TASK ITEM :: The entries that follow need to be reproduced exactly, minus any images.

RECORDED INFORMATION ::

══════

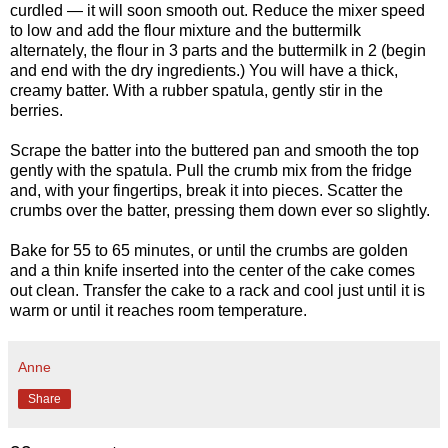
curdled — it will soon smooth out. Reduce the mixer speed
to low and add the flour mixture and the buttermilk
alternately, the flour in 3 parts and the buttermilk in 2 (begin
and end with the dry ingredients.) You will have a thick,
creamy batter. With a rubber spatula, gently stir in the
berries.
Scrape the batter into the buttered pan and smooth the top
gently with the spatula. Pull the crumb mix from the fridge
and, with your fingertips, break it into pieces. Scatter the
crumbs over the batter, pressing them down ever so slightly.
Bake for 55 to 65 minutes, or until the crumbs are golden
and a thin knife inserted into the center of the cake comes
out clean. Transfer the cake to a rack and cool just until it is
warm or until it reaches room temperature.
Anne
Share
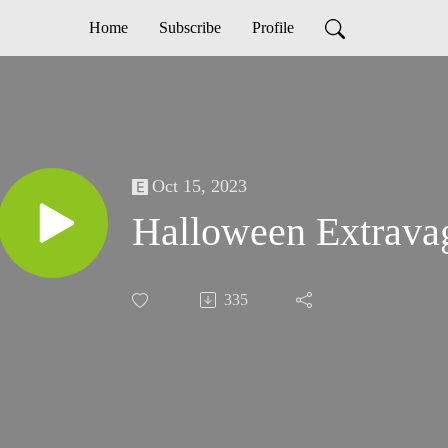
Home
Subscribe
Profile
Oct 15, 2023
Halloween Extrava
335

══════

PROBLEM SOLUTION ::
curdled — it will soon smooth out. Reduce the mixer speed
to low and add the flour mixture and the buttermilk
alternately, the flour in 3 parts and the buttermilk in 2 (begin
and end with the dry ingredients.) You will have a thick,
creamy batter. With a rubber spatula, gently stir in the
berries.
Scrape the batter into the buttered pan and smooth the top
gently with the spatula. Pull the crumb mix from the fridge
and, with your fingertips, break it into pieces. Scatter the
crumbs over the batter, pressing them down ever so slightly.
Bake for 55 to 65 minutes, or until the crumbs are golden
and a thin knife inserted into the center of the cake comes
out clean. Transfer the cake to a rack and cool just until it is
warm or until it reaches room temperature.
Anne
Share
Home
Subscribe
Profile
Oct 15, 2023
Halloween Extrava
335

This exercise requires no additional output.